Development of high performance PLA based nanocomposites

高性能PLA基纳米复合材料的开发

• 批准号: RGPIN-2019-04566
• 负责人: Carreau, Pierre
• 金额: $ 2.84万
• 依托单位: École Polytechnique de Montréal
• 依托单位国家: 加拿大
• 项目类别: Discovery Grants Program - Individual
• 财政年份: 2021
• 资助国家: 加拿大
• 起止时间: 2021-01-01 至 2022-12-31
• 项目状态: 已结题
• 来源: https://www.nserc-crsng.gc.ca/ase-oro/Details-Detailles_eng.asp?id=737704
• 关键词: Development; performance; PLA; based; nanocomposites

The main objective of this research program is to develop biopolymer blends based on Polylactide (PLA) with outstanding properties to replace synthetic polymer blends for engineering and possibly biomedical applications. We will examine the properties of a few promising PLA-based blends made with a bio-based polyamide (PA11) or polycaprolactone (PCL), or with biodegradable poly(butylene succinate adipate), PBSA, and poly(butylene adipate terephthalate), PBAT. In parallel, the addition of nanoparticles to promising blends will be investigated to control and stabilize their morphology and improve their final properties. Potential nanoparticles are cellulose nanocrystals (CNCs), nanoclay (montmorillonite, sepiolite, halloysite nanotubes), carbon nanotubes and graphene. The Hansen solubility parameter differences between various two components of the potential nanocomposites and polymer components will be determined and correlated with the apparent yield stress determined from rheology. These results will be used to make selections of components of most promising nanocomposites. Selective localization of the nanoparticles in the blends will be sought, in particular at the interface of both polymer components. These blends and nanocomposites will be prepared in the molten state via an internal mixer or in solution-cast methods to improve the dispersion of the nanoparticles. Possibly a compatibilizer will be used to reduce the interfacial tension between the polymer components and improve the dispersion of the nanoparticles. Rheometry in shear and elongational flows will be used to verify the stability of the blend and nanocomposite morphology and assess the efficiency of the nanoparticles with or without plasticizers in controlling droplet coalescence. Basic thermo-mechanical, tensile and impact properties of the blend nanocomposites will be determined and compared to those of polypropylene. Eventually, for selected nanocomposites, electrical or barrier properties as well as foamability would be evaluated. Fundamental and original knowledge will be gained on the use of nanoparticles and the effect of their nature and geometry on the control and stabilization of the morphology of blends. The major impact of this work will be to provide key formulations for novel PLA blend nanocomposites with outstanding properties for applications in the automotive and electronic sectors as well as in biomedical fields, sectors of major importance for Canada.

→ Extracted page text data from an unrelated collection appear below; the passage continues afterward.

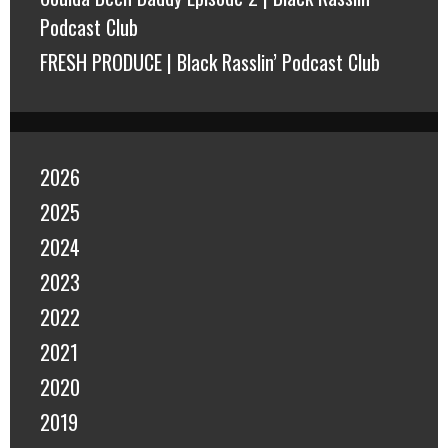
Podcast Club
FRESH PRODUCE | Black Rasslin’ Podcast Club
2026
2025
2024
2023
2022
2021
2020
2019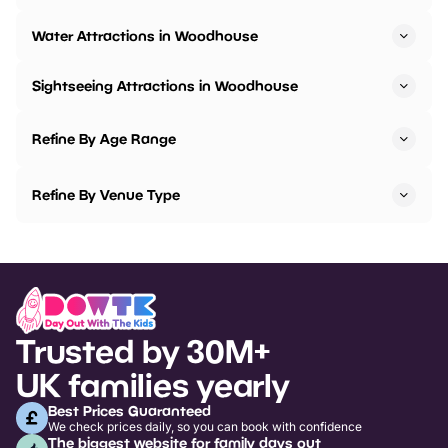
Water Attractions in Woodhouse
Sightseeing Attractions in Woodhouse
Refine By Age Range
Refine By Venue Type
Trusted by 30M+
UK families yearly
Best Prices Guaranteed
We check prices daily, so you can book with confidence
The biggest website for family days out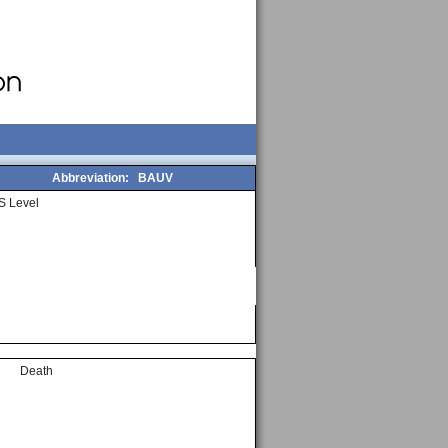
Abbreviation:
BAUV
S Level
Death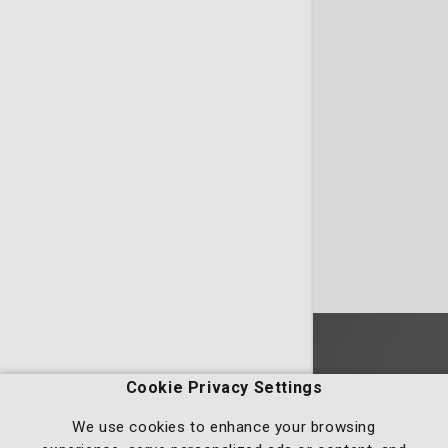
Homepage
Cookie Privacy Settings
We use cookies to enhance your browsing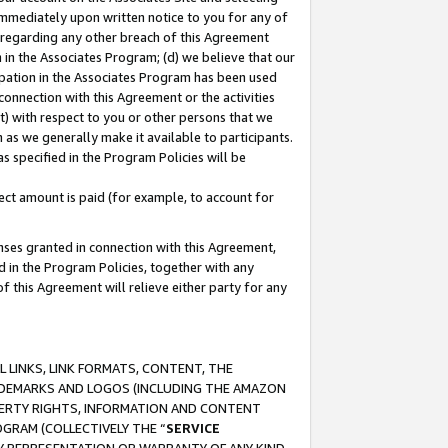
immediately upon written notice to you for any of
ou regarding any other breach of this Agreement
n in the Associates Program; (d) we believe that our
cipation in the Associates Program has been used
 connection with this Agreement or the activities
) with respect to you or other persons that we
 as we generally make it available to participants.
s specified in the Program Policies will be
ct amount is paid (for example, to account for
enses granted in connection with this Agreement,
ed in the Program Policies, together with any
 this Agreement will relieve either party for any
 LINKS, LINK FORMATS, CONTENT, THE
RADEMARKS AND LOGOS (INCLUDING THE AMAZON
OPERTY RIGHTS, INFORMATION AND CONTENT
GRAM (COLLECTIVELY THE “
SERVICE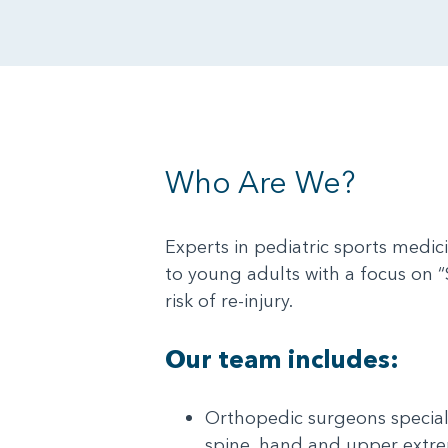
Who Are We?
Experts in pediatric sports medic
to young adults with a focus on “
risk of re-injury.
Our team includes:
Orthopedic surgeons speciali
spine, hand and upper extr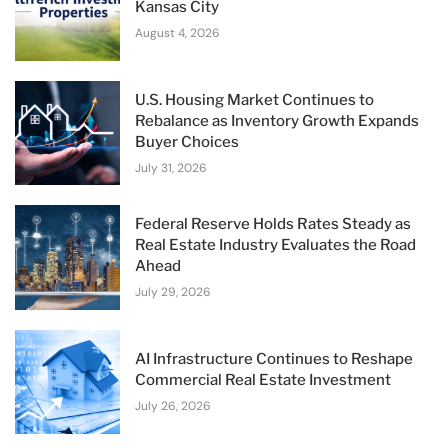
Kansas City
August 4, 2026
U.S. Housing Market Continues to
Rebalance as Inventory Growth Expands
Buyer Choices
July 31, 2026
Federal Reserve Holds Rates Steady as
Real Estate Industry Evaluates the Road
Ahead
July 29, 2026
AI Infrastructure Continues to Reshape
Commercial Real Estate Investment
July 26, 2026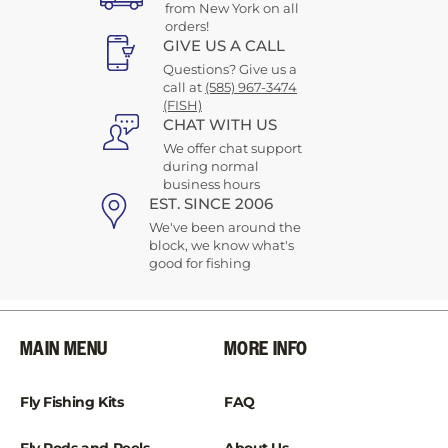
from New York on all
orders!
GIVE US A CALL
Questions? Give us a
call at
(585) 967-3474
(FISH)
CHAT WITH US
We offer chat support
during normal
business hours
EST. SINCE 2006
We've been around the
block, we know what's
good for fishing
MAIN MENU
MORE INFO
Fly Fishing Kits
FAQ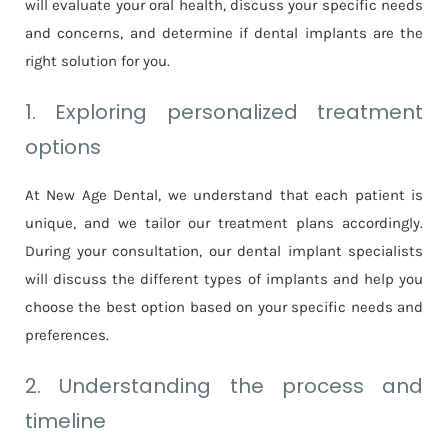
will evaluate your oral health, discuss your specific needs
and concerns, and determine if dental implants are the
right solution for you.
1. Exploring personalized treatment
options
At New Age Dental, we understand that each patient is
unique, and we tailor our treatment plans accordingly.
During your consultation, our dental implant specialists
will discuss the different types of implants and help you
choose the best option based on your specific needs and
preferences.
2. Understanding the process and
timeline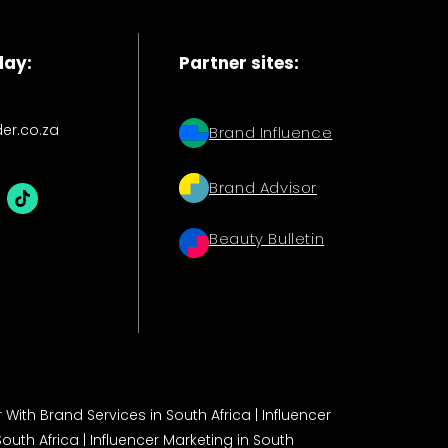
day:
Partner sites:
der.co.za
Brand Influence
Brand Advisor
Beauty Bulletin
 With Brand Services in South Africa
|
Influencer
South Africa
|
Influencer Marketing in South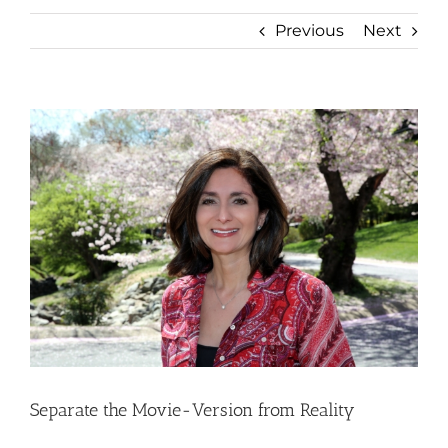
Previous
Next
View
Larger
Image
Separate the Movie-Version from Reality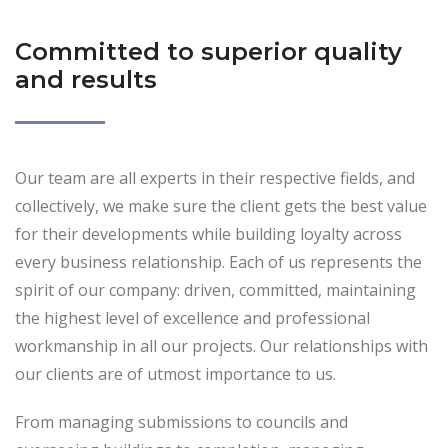
Committed to superior quality
and results
Our team are all experts in their respective fields, and
collectively, we make sure the client gets the best value
for their developments while building loyalty across
every business relationship. Each of us represents the
spirit of our company: driven, committed, maintaining
the highest level of excellence and professional
workmanship in all our projects. Our relationships with
our clients are of utmost importance to us.
From managing submissions to councils and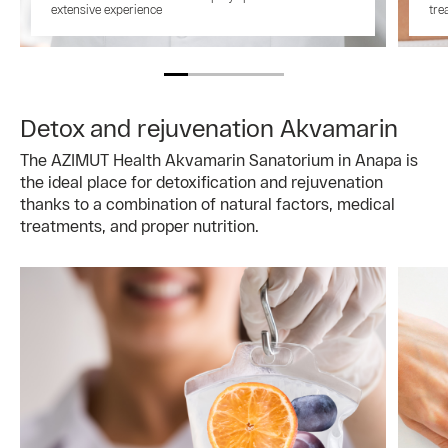
extensive experience
tre
Detox and rejuvenation Akvamarin
The AZIMUT Health Akvamarin Sanatorium in Anapa is
the ideal place for detoxification and rejuvenation
thanks to a combination of natural factors, medical
treatments, and proper nutrition.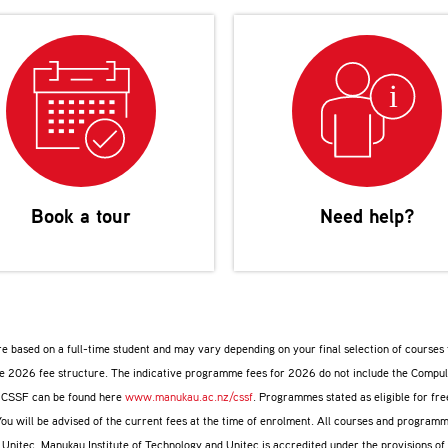
Book a tour
Need help?
are based on a full-time student and may vary depending on your final selection of course
ive 2026 fee structure. The indicative programme fees for 2026 do not include the Compu
e CSSF can be found here
www.manukau.ac.nz/cssf
. Programmes stated as eligible for fr
You will be advised of the current fees at the time of enrolment. All courses and progr
d Unitec. Manukau Institute of Technology and Unitec is accredited under the provisions o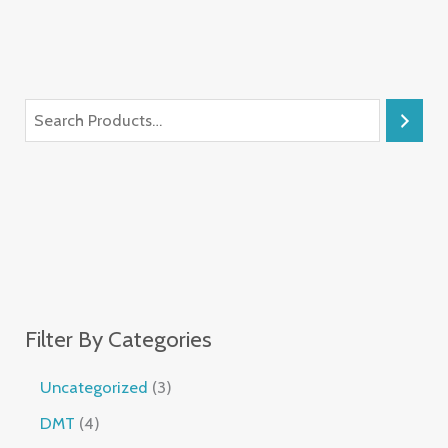
Filter By Categories
Uncategorized
3
DMT
4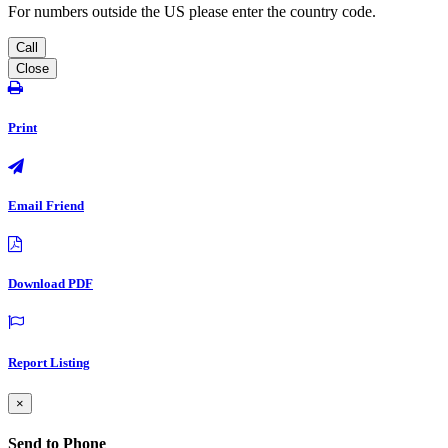
For numbers outside the US please enter the country code.
Call
Close
Print
Email Friend
Download PDF
Report Listing
×
Send to Phone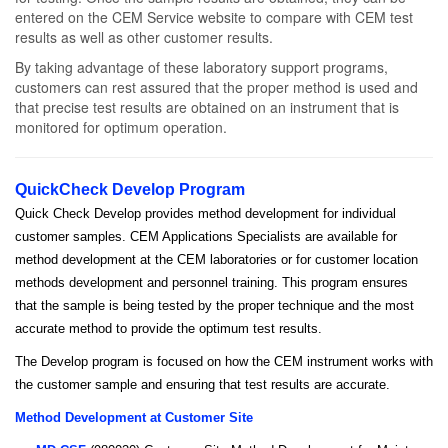
entered on the CEM Service website to compare with CEM test
results as well as other customer results.
By taking advantage of these laboratory support programs,
customers can rest assured that the proper method is used and
that precise test results are obtained on an instrument that is
monitored for optimum operation.
QuickCheck Develop Program
Quick Check Develop provides method development for individual
customer samples. CEM Applications Specialists are available for
method development at the CEM laboratories or for customer location
methods development and personnel training. This program ensures
that the sample is being tested by the proper technique and the most
accurate method to provide the optimum test results.
The Develop program is focused on how the CEM instrument works with
the customer sample and ensuring that test results are accurate.
Method Development at Customer Site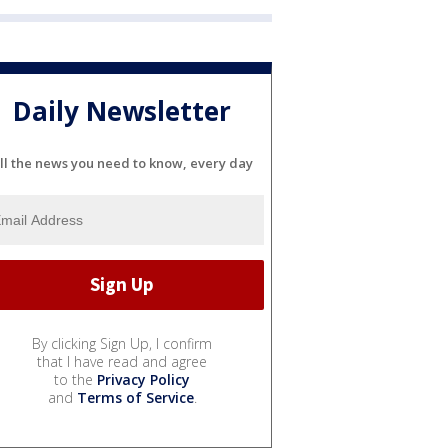
Daily Newsletter
ll the news you need to know, every day
By clicking Sign Up, I confirm
that I have read and agree
to the
Privacy Policy
and
Terms of Service
.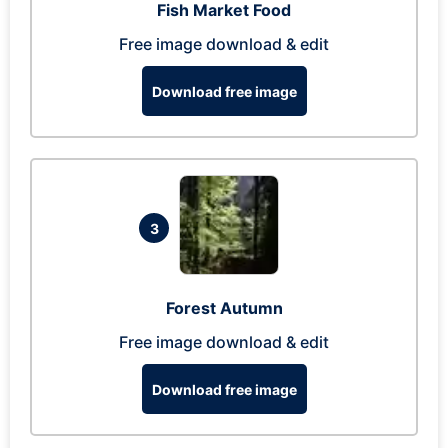
Fish Market Food
Free image download & edit
Download free image
3
Forest Autumn
Free image download & edit
Download free image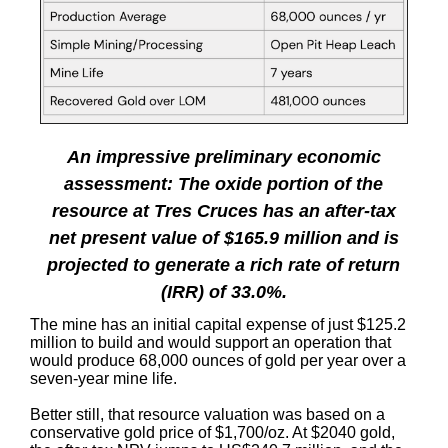
An impressive preliminary economic
assessment: The oxide portion of the
resource at Tres Cruces has an after-tax
net present value of $165.9 million and is
projected to generate a rich rate of return
(IRR) of 33.0%.
The mine has an initial capital expense of just $125.2
million to build and would support an operation that
would produce 68,000 ounces of gold per year over a
seven-year mine life.
Better still, that resource valuation was based on a
conservative gold price of $1,700/oz. At $2040 gold,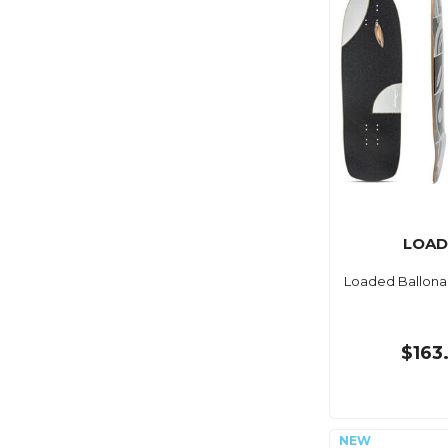
LOAD
Loaded Ballona
$163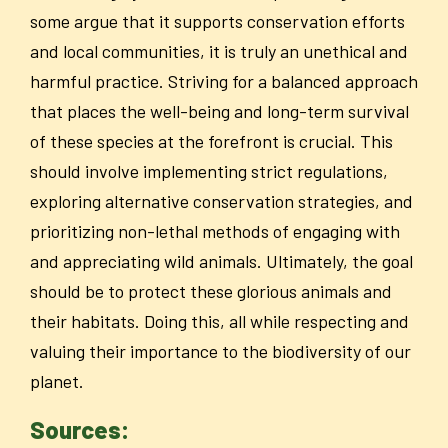
some argue that it supports conservation efforts
and local communities, it is truly an unethical and
harmful practice. Striving for a balanced approach
that places the well-being and long-term survival
of these species at the forefront is crucial. This
should involve implementing strict regulations,
exploring alternative conservation strategies, and
prioritizing non-lethal methods of engaging with
and appreciating wild animals. Ultimately, the goal
should be to protect these glorious animals and
their habitats. Doing this, all while respecting and
valuing their importance to the biodiversity of our
planet.
Sources: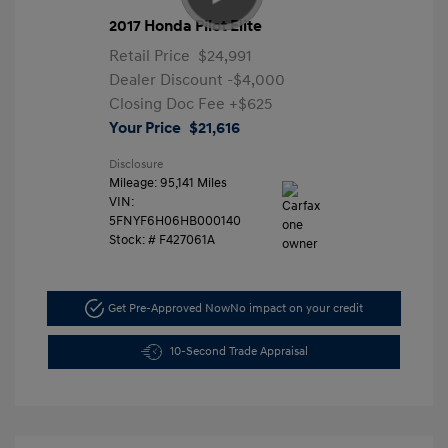
2017 Honda Pilot Elite
Retail Price
$24,991
Dealer Discount
-$4,000
Closing Doc Fee
+$625
Your Price
$21,616
Disclosure
Mileage: 95,141 Miles
VIN:
5FNYF6H06HB000140
Stock: #
F427061A
Get Pre-Approved Now
No impact on your credit
10-Second Trade Appraisal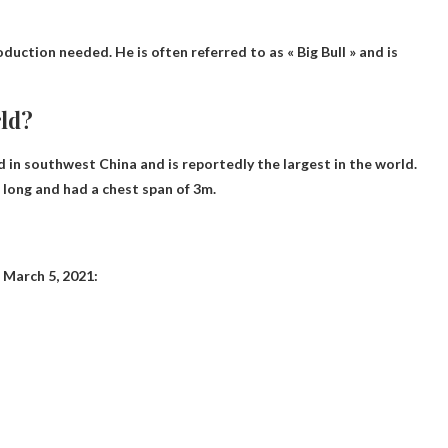
duction needed. He is often referred to as « Big Bull » and is
rld?
d in southwest China and is reportedly the largest in the world.
long and had a chest span of 3m.
?
f March 5, 2021: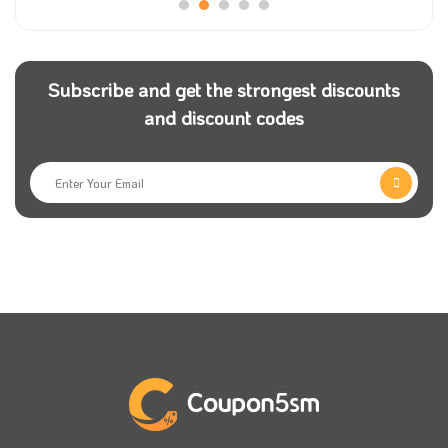
that you have Mojaz coupons to get a significant
offer on your order.
Subscribe and get the strongest discounts
Getting the best car for your needs at the best price
and discount codes
is what Mojaz app is working to provide all the details
for its customers. More than this, you can get an
extra offer by adding a Mojaz promo code.
Mojaz was developed to suit all people and help them
to get all reports about any used car, but if you are a
resident of the Kingdom of Saudi Arabia, you can use
Mojaz promo code to save your money.
Mojaz discount code is the best way to get the best
details on any car you choose to buy at competitive
prices, and you can easily get it from
Coupon5sm
to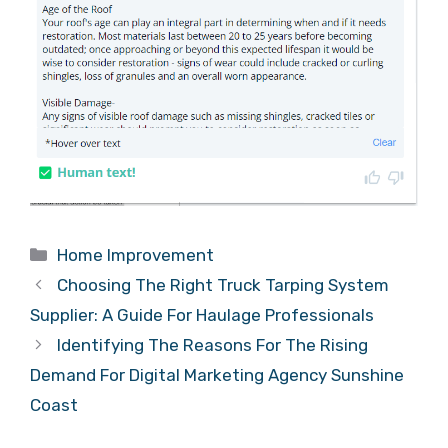
Categories
Home Improvement
Choosing The Right Truck Tarping System
Supplier: A Guide For Haulage Professionals
Identifying The Reasons For The Rising
Demand For Digital Marketing Agency Sunshine
Coast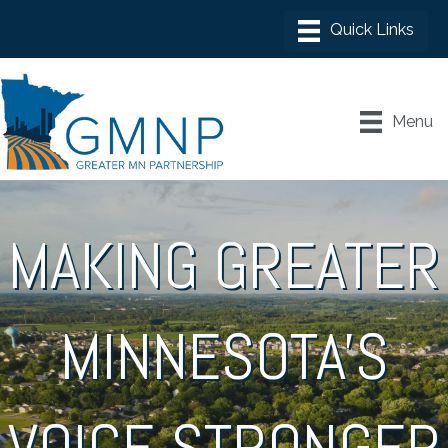
Menu
MAKING GREATER
MINNESOTA'S
VOICE STRONGER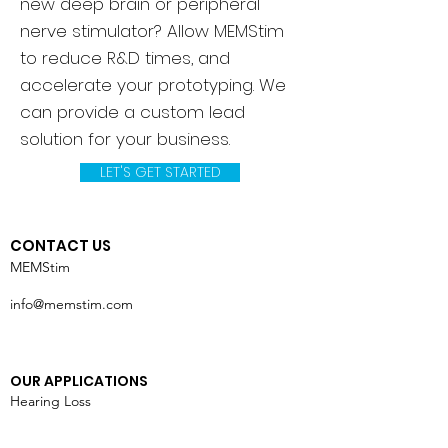
new deep brain or peripheral
nerve stimulator? Allow MEMStim
to reduce R&D times, and
accelerate your prototyping. We
can provide a custom lead
solution for your business.
LET'S GET STARTED
CONTACT US
MEMStim
info@memstim.com
OUR APPLICATIONS
Hearing Loss
Vision Loss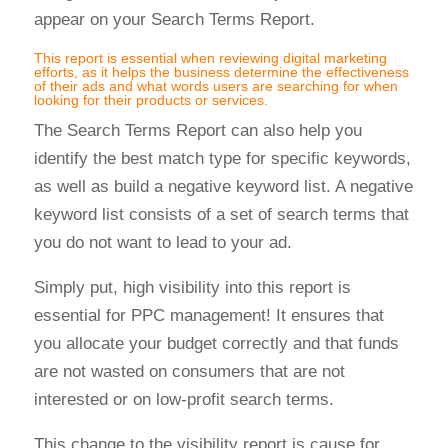
appear on your Search Terms Report.
This report is essential when reviewing digital marketing
efforts, as it helps the business determine the effectiveness
of their ads and what words users are searching for when
looking for their products or services.
The Search Terms Report can also help you
identify the best match type for specific keywords,
as well as build a negative keyword list. A negative
keyword list consists of a set of search terms that
you do not want to lead to your ad.
Simply put, high visibility into this report is
essential for PPC management! It ensures that
you allocate your budget correctly and that funds
are not wasted on consumers that are not
interested or on low-profit search terms.
This change to the visibility report is cause for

该研究计划的主要目标是开发基于聚丙交酯 (PLA) 的生物聚合物共混物，该共混物具有优异的性能，以取代合成聚合物共混物，用于工程和可能的生物医学应用。我们将研究一些有前景的 PLA 基共混物的特性，这些共混物由生物基聚酰胺 (PA11) 或聚己内酯 (PCL) 或可生物降解的聚（丁二酸己二酸丁二醇酯）、PBSA 和聚（己二酸对苯二甲酸丁二醇酯）、PBAT 制成。与此同时，将研究在有前景的共混物中添加纳米颗粒，以控制和稳定其形态并改善其最终性能。潜在的纳米颗粒有纤维素纳米晶体（CNC）、纳米粘土（蒙脱土、海泡石、埃洛石纳米管）、碳纳米管和石墨烯。将确定潜在纳米复合材料和聚合物组分的不同两种组分之间的汉森溶解度参数差异，并将其与从流变学确定的表观屈服应力相关联。这些结果将用于选择最有前途的纳米复合材料的成分。将寻求共混物中纳米颗粒的选择性定位，特别是在两种聚合物组分的界面处。这些共混物和纳米复合材料将通过密炼机或溶液浇铸方法在熔融状态下制备，以改善纳米颗粒的分散性。可能使用增容剂来降低聚合物组分之间的界面张力并改善纳米颗粒的分散。剪切流和拉伸流中的流变测定将用于验证共混物和纳米复合材料形态的稳定性，并评估有或没有增塑剂的纳米颗粒在控制液滴聚结方面的效率。将确定共混纳米复合材料的基本热机械、拉伸和冲击性能，并与聚丙烯进行比较。最终，对于选定的纳米复合材料，将评估电学或阻隔性能以及发泡性。 将获得有关纳米颗粒的使用及其性质和几何形状对共混物形态控制和稳定的影响的基础和原始知识。这项工作的主要影响将是为新型 PLA 共混纳米复合材料提供关键配方，该复合材料具有出色的性能，适用于汽车和电子行业以及生物医学领域，这些领域对加拿大来说非常重要。